Data records
+--

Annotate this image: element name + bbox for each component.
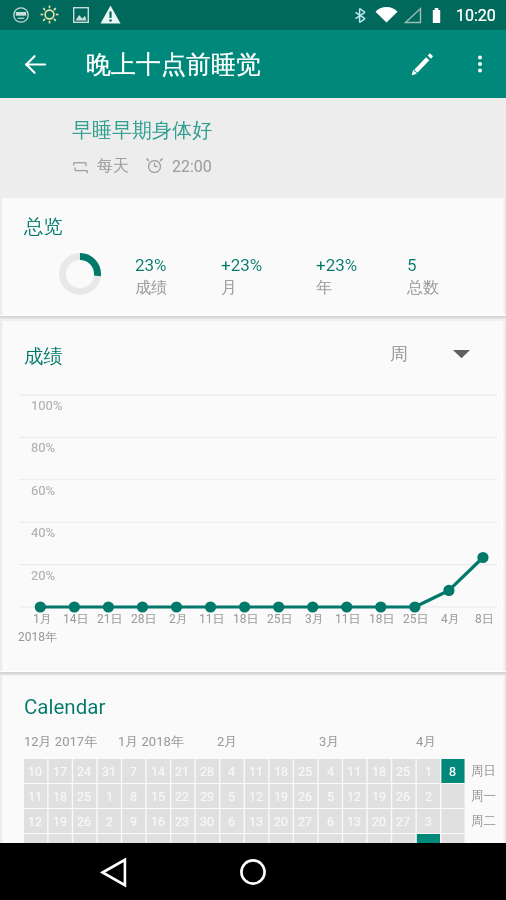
button[interactable]: 18 <box>368 759 391 783</box>
button[interactable]: 9 <box>122 809 145 833</box>
staticText: 13 <box>249 814 264 829</box>
staticText: 14日 <box>63 611 89 626</box>
staticText: 17 <box>53 764 68 779</box>
staticText: 12 <box>347 789 362 804</box>
staticText: 9 <box>130 814 138 829</box>
staticText: 1 <box>106 789 114 804</box>
staticText: 27 <box>396 814 411 829</box>
button[interactable]: 24 <box>73 759 96 783</box>
staticText: 29 <box>200 789 215 804</box>
button[interactable]: 11 <box>245 759 268 783</box>
staticText: 4月 <box>416 733 437 749</box>
button[interactable]: Back <box>91 849 137 895</box>
button[interactable]: 20 <box>368 809 391 833</box>
staticText: 8日 <box>475 611 494 626</box>
button[interactable]: 10 <box>24 759 47 783</box>
staticText: 16 <box>151 814 166 829</box>
staticText: 1月 2018年 <box>118 733 184 749</box>
staticText: 周日 <box>471 763 496 779</box>
button[interactable]: 29 <box>196 784 219 808</box>
button[interactable]: 25 <box>73 784 96 808</box>
button[interactable]: 26 <box>392 784 415 808</box>
button[interactable]: 1 <box>98 784 121 808</box>
button[interactable]: 18 <box>270 759 293 783</box>
button[interactable]: 19 <box>368 784 391 808</box>
button[interactable]: Back <box>11 40 59 88</box>
staticText: 10 <box>28 764 43 779</box>
button[interactable]: 4 <box>220 759 243 783</box>
staticText: 18 <box>53 789 68 804</box>
button[interactable]: 5 <box>319 784 342 808</box>
button[interactable]: 12 <box>343 784 366 808</box>
button[interactable]: 7 <box>122 759 145 783</box>
button[interactable]: 22 <box>171 784 194 808</box>
staticText: 4 <box>228 764 236 779</box>
button[interactable]: 15 <box>147 784 170 808</box>
button[interactable]: 11 <box>343 759 366 783</box>
staticText: 26 <box>298 789 313 804</box>
button[interactable]: 14 <box>147 759 170 783</box>
button[interactable]: 31 <box>98 759 121 783</box>
staticText: 21 <box>175 764 190 779</box>
staticText: 28日 <box>131 611 157 626</box>
staticText: 80% <box>31 440 56 455</box>
button[interactable]: 26 <box>294 784 317 808</box>
button[interactable]: 27 <box>392 809 415 833</box>
staticText: 25日 <box>267 611 293 626</box>
button[interactable]: 19 <box>49 809 72 833</box>
staticText: 7 <box>130 764 138 779</box>
button[interactable]: 12 <box>245 784 268 808</box>
staticText: 18日 <box>369 611 395 626</box>
staticText: 30 <box>200 814 215 829</box>
staticText: 21日 <box>97 611 123 626</box>
staticText: 2月 <box>217 733 238 749</box>
button[interactable]: 周 <box>390 337 470 371</box>
button[interactable]: 30 <box>196 809 219 833</box>
staticText: 每天 <box>97 156 129 176</box>
button[interactable]: 3 <box>417 809 440 833</box>
button[interactable]: 6 <box>220 809 243 833</box>
staticText: 19 <box>372 789 387 804</box>
button[interactable]: 19 <box>270 784 293 808</box>
button[interactable]: 27 <box>294 809 317 833</box>
button[interactable]: Edit <box>388 40 456 88</box>
staticText: 5 <box>228 789 236 804</box>
button[interactable]: 23 <box>171 809 194 833</box>
staticText: 23% <box>135 255 167 275</box>
button[interactable]: 25 <box>294 759 317 783</box>
button[interactable]: 28 <box>196 759 219 783</box>
staticText: 26 <box>77 814 92 829</box>
button[interactable]: 18 <box>49 784 72 808</box>
button[interactable]: 11 <box>24 784 47 808</box>
button[interactable]: 12 <box>24 809 47 833</box>
button[interactable]: 17 <box>49 759 72 783</box>
button[interactable]: 13 <box>343 809 366 833</box>
staticText: 20 <box>274 814 289 829</box>
staticText: 20% <box>31 568 56 583</box>
button[interactable]: 16 <box>147 809 170 833</box>
staticText: 23 <box>175 814 190 829</box>
staticText: 11 <box>347 764 362 779</box>
button[interactable]: More options <box>456 40 504 88</box>
button[interactable]: 8 <box>122 784 145 808</box>
button[interactable]: Home <box>230 849 276 895</box>
button[interactable]: 2 <box>417 784 440 808</box>
staticText: 18日 <box>233 611 259 626</box>
staticText: 27 <box>298 814 313 829</box>
staticText: 31 <box>102 764 117 779</box>
staticText: 25日 <box>403 611 429 626</box>
button[interactable]: 5 <box>220 784 243 808</box>
button[interactable]: 2 <box>98 809 121 833</box>
button[interactable]: 20 <box>270 809 293 833</box>
button[interactable]: 6 <box>319 809 342 833</box>
button[interactable]: 1 <box>417 759 440 783</box>
staticText: 20 <box>372 814 387 829</box>
staticText: 12月 2017年 <box>24 733 98 749</box>
button[interactable]: 26 <box>73 809 96 833</box>
button[interactable]: 25 <box>392 759 415 783</box>
button[interactable]: 8 <box>441 759 464 783</box>
button[interactable]: 4 <box>319 759 342 783</box>
staticText: 8 <box>130 789 138 804</box>
button[interactable]: 21 <box>171 759 194 783</box>
button[interactable]: 13 <box>245 809 268 833</box>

+--

**Problem requirements**
All of the data above should be printed again exactly, though none of the pictures belong in the copy.

**Task output**
Annotate this image: element name + bbox for each component.
button[interactable]: 18 <box>368 759 391 783</box>
button[interactable]: 9 <box>122 809 145 833</box>
staticText: 13 <box>249 814 264 829</box>
staticText: 14日 <box>63 611 89 626</box>
staticText: 17 <box>53 764 68 779</box>
staticText: 12 <box>347 789 362 804</box>
staticText: 9 <box>130 814 138 829</box>
staticText: 1 <box>106 789 114 804</box>
staticText: 27 <box>396 814 411 829</box>
button[interactable]: 24 <box>73 759 96 783</box>
staticText: 29 <box>200 789 215 804</box>
button[interactable]: 11 <box>245 759 268 783</box>
staticText: 4月 <box>416 733 437 749</box>
button[interactable]: Back <box>91 849 137 895</box>
button[interactable]: 20 <box>368 809 391 833</box>
staticText: 8日 <box>475 611 494 626</box>
button[interactable]: 10 <box>24 759 47 783</box>
staticText: 16 <box>151 814 166 829</box>
staticText: 1月 2018年 <box>118 733 184 749</box>
staticText: 周日 <box>471 763 496 779</box>
button[interactable]: 29 <box>196 784 219 808</box>
button[interactable]: 25 <box>73 784 96 808</box>
button[interactable]: 26 <box>392 784 415 808</box>
button[interactable]: 1 <box>98 784 121 808</box>
button[interactable]: 18 <box>270 759 293 783</box>
button[interactable]: 19 <box>368 784 391 808</box>
button[interactable]: Back <box>11 40 59 88</box>
staticText: 10 <box>28 764 43 779</box>
button[interactable]: 4 <box>220 759 243 783</box>
staticText: 18 <box>53 789 68 804</box>
button[interactable]: 5 <box>319 784 342 808</box>
button[interactable]: 12 <box>343 784 366 808</box>
button[interactable]: 7 <box>122 759 145 783</box>
button[interactable]: 22 <box>171 784 194 808</box>
staticText: 4 <box>228 764 236 779</box>
button[interactable]: 15 <box>147 784 170 808</box>
button[interactable]: 11 <box>343 759 366 783</box>
staticText: 26 <box>298 789 313 804</box>
button[interactable]: 14 <box>147 759 170 783</box>
button[interactable]: 31 <box>98 759 121 783</box>
staticText: 21 <box>175 764 190 779</box>
staticText: 28日 <box>131 611 157 626</box>
staticText: 80% <box>31 440 56 455</box>
button[interactable]: 26 <box>294 784 317 808</box>
button[interactable]: 27 <box>392 809 415 833</box>
staticText: 25日 <box>267 611 293 626</box>
button[interactable]: 19 <box>49 809 72 833</box>
staticText: 7 <box>130 764 138 779</box>
button[interactable]: 12 <box>245 784 268 808</box>
staticText: 18日 <box>369 611 395 626</box>
staticText: 30 <box>200 814 215 829</box>
staticText: 21日 <box>97 611 123 626</box>
staticText: 2月 <box>217 733 238 749</box>
button[interactable]: 周 <box>390 337 470 371</box>
button[interactable]: 30 <box>196 809 219 833</box>
staticText: 每天 <box>97 156 129 176</box>
button[interactable]: 3 <box>417 809 440 833</box>
button[interactable]: 6 <box>220 809 243 833</box>
staticText: 19 <box>372 789 387 804</box>
button[interactable]: 19 <box>270 784 293 808</box>
button[interactable]: 27 <box>294 809 317 833</box>
button[interactable]: Edit <box>388 40 456 88</box>
staticText: 5 <box>228 789 236 804</box>
button[interactable]: 23 <box>171 809 194 833</box>
staticText: 23% <box>135 255 167 275</box>
button[interactable]: 25 <box>294 759 317 783</box>
button[interactable]: 28 <box>196 759 219 783</box>
staticText: 26 <box>77 814 92 829</box>
button[interactable]: 18 <box>49 784 72 808</box>
button[interactable]: 11 <box>24 784 47 808</box>
button[interactable]: 12 <box>24 809 47 833</box>
button[interactable]: 17 <box>49 759 72 783</box>
button[interactable]: 13 <box>343 809 366 833</box>
staticText: 20 <box>274 814 289 829</box>
staticText: 20% <box>31 568 56 583</box>
button[interactable]: 16 <box>147 809 170 833</box>
staticText: 23 <box>175 814 190 829</box>
staticText: 11 <box>347 764 362 779</box>
button[interactable]: More options <box>456 40 504 88</box>
button[interactable]: 8 <box>122 784 145 808</box>
button[interactable]: Home <box>230 849 276 895</box>
button[interactable]: 2 <box>417 784 440 808</box>
staticText: 18日 <box>233 611 259 626</box>
staticText: 27 <box>298 814 313 829</box>
staticText: 31 <box>102 764 117 779</box>
staticText: 25日 <box>403 611 429 626</box>
button[interactable]: 5 <box>220 784 243 808</box>
button[interactable]: 2 <box>98 809 121 833</box>
button[interactable]: 20 <box>270 809 293 833</box>
button[interactable]: 6 <box>319 809 342 833</box>
button[interactable]: 1 <box>417 759 440 783</box>
staticText: 20 <box>372 814 387 829</box>
staticText: 12月 2017年 <box>24 733 98 749</box>
button[interactable]: 26 <box>73 809 96 833</box>
button[interactable]: 25 <box>392 759 415 783</box>
button[interactable]: 8 <box>441 759 464 783</box>
button[interactable]: 4 <box>319 759 342 783</box>
staticText: 8 <box>130 789 138 804</box>
button[interactable]: 21 <box>171 759 194 783</box>
button[interactable]: 13 <box>245 809 268 833</box>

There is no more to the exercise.